◆ **GOAL OF THE EXERCISE**:
Only the lines from the first line of the entries through the line with "Die durch Matomo" belong in the answer, each restated word for word and without pictures.

── GIVEN RECORDS

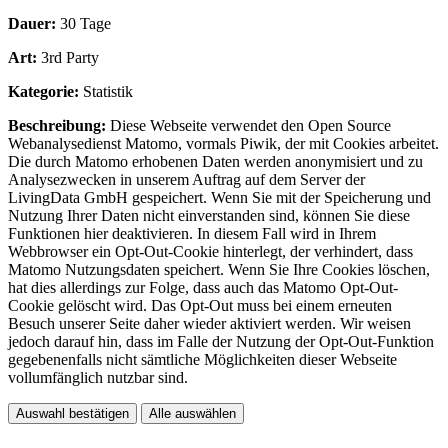
Dauer:
30 Tage
Art:
3rd Party
Kategorie:
Statistik
Beschreibung:
Diese Webseite verwendet den Open Source
Webanalysedienst Matomo, vormals Piwik, der mit Cookies arbeitet.
Die durch Matomo erhobenen Daten werden anonymisiert und zu
Analysezwecken in unserem Auftrag auf dem Server der
LivingData GmbH gespeichert. Wenn Sie mit der Speicherung und
Nutzung Ihrer Daten nicht einverstanden sind, können Sie diese
Funktionen hier deaktivieren. In diesem Fall wird in Ihrem
Webbrowser ein Opt-Out-Cookie hinterlegt, der verhindert, dass
Matomo Nutzungsdaten speichert. Wenn Sie Ihre Cookies löschen,
hat dies allerdings zur Folge, dass auch das Matomo Opt-Out-
Cookie gelöscht wird. Das Opt-Out muss bei einem erneuten
Besuch unserer Seite daher wieder aktiviert werden. Wir weisen
jedoch darauf hin, dass im Falle der Nutzung der Opt-Out-Funktion
gegebenenfalls nicht sämtliche Möglichkeiten dieser Webseite
vollumfänglich nutzbar sind.
Auswahl bestätigen
Alle auswählen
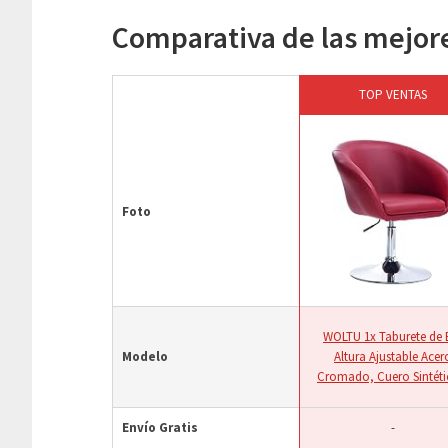
Comparativa de las mejores
TOP VENTAS
Foto
WOLTU 1x Taburete de 
Modelo
Altura Ajustable Acer
Cromado, Cuero Sintétic
Envío Gratis
-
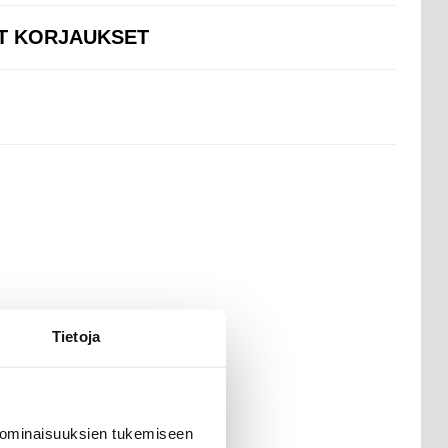
UT KORJAUKSET
Tietoja
 ominaisuuksien tukemiseen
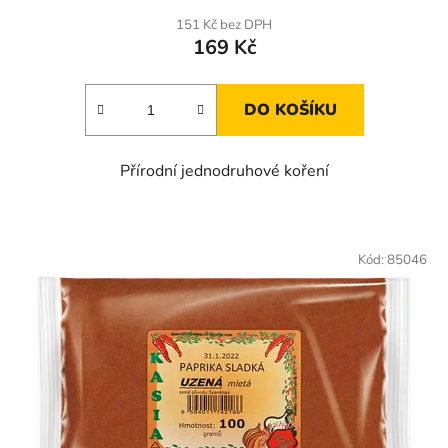
151 Kč bez DPH
169 Kč
DO KOŠÍKU
Přírodní jednodruhové koření
Kód:
85046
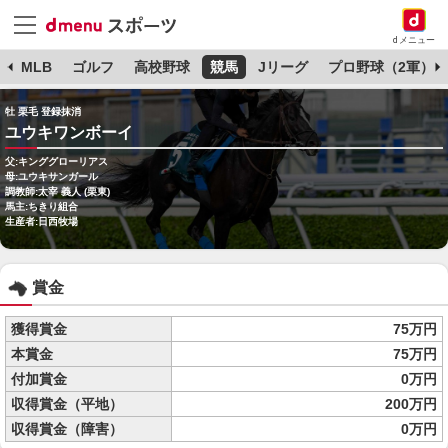
dメニュー
球
MLB
ゴルフ
高校野球
競馬
Jリーグ
プロ野球（2軍）
牡 栗毛 登録抹消
ユウキワンボーイ
父:キンググローリアス
母:ユウキサンガール
調教師:太宰 義人 (栗東)
馬主:ちきり組合
生産者:日西牧場
賞金
獲得賞金
75万円
本賞金
75万円
付加賞金
0万円
収得賞金（平地）
200万円
収得賞金（障害）
0万円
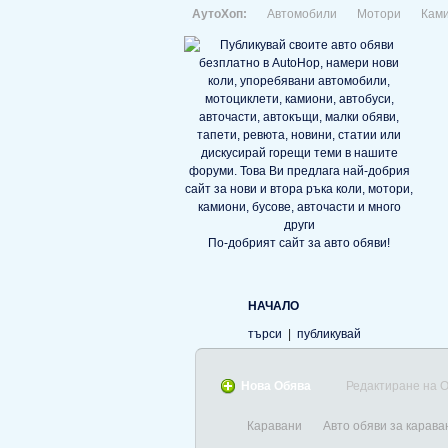
АутоХоп:
Автомобили
Мотори
Кам
По-добрият сайт за авто обяви!
НАЧАЛО
търси
|
публикувай
Нова Обява
Редактиране на 
Каравани
Авто обяви за карава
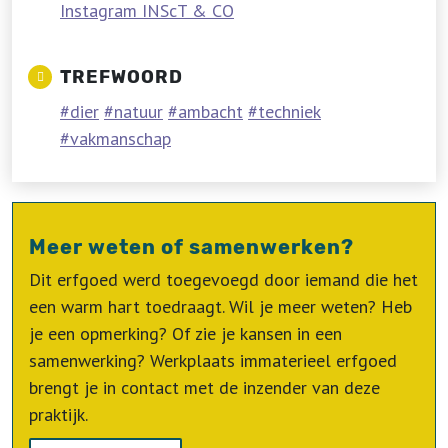
Instagram INScT & CO
TREFWOORD
dier
natuur
ambacht
techniek
vakmanschap
Meer weten of samenwerken?
Dit erfgoed werd toegevoegd door iemand die het
een warm hart toedraagt. Wil je meer weten? Heb
je een opmerking? Of zie je kansen in een
samenwerking? Werkplaats immaterieel erfgoed
brengt je in contact met de inzender van deze
praktijk.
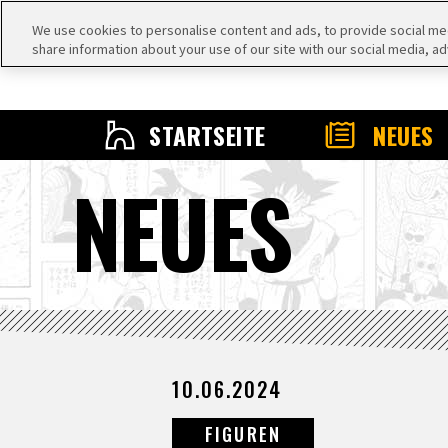
We use cookies to personalise content and ads, to provide social medi
share information about your use of our site with our social media, ad
STARTSEITE
NEUES
NEUES
10.06.2024
FIGUREN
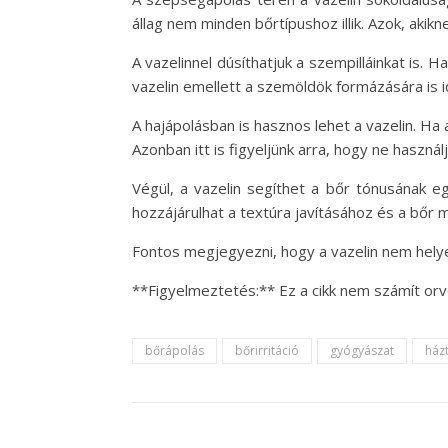
állag nem minden bőrtípushoz illik. Azok, akik
A vazelinnel dúsíthatjuk a szempilláinkat is.
vazelin emellett a szemöldök formázására is i
A hajápolásban is hasznos lehet a vazelin. Ha
Azonban itt is figyeljünk arra, hogy ne használj
Végül, a vazelin segíthet a bőr tónusának e
hozzájárulhat a textúra javításához és a bőr
Fontos megjegyezni, hogy a vazelin nem helye
**Figyelmeztetés:** Ez a cikk nem számít or
bőrápolás
bőrirritáció
gyógyászat
ház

────

◆ **EXERCISE ANSWER**:
Dauer:
30 Tage
Art:
3rd Party
Kategorie:
Statistik
Beschreibung:
Diese Webseite verwendet den Open Source
Webanalysedienst Matomo, vormals Piwik, der mit Cookies arbeitet.
Die durch Matomo erhobenen Daten werden anonymisiert und zu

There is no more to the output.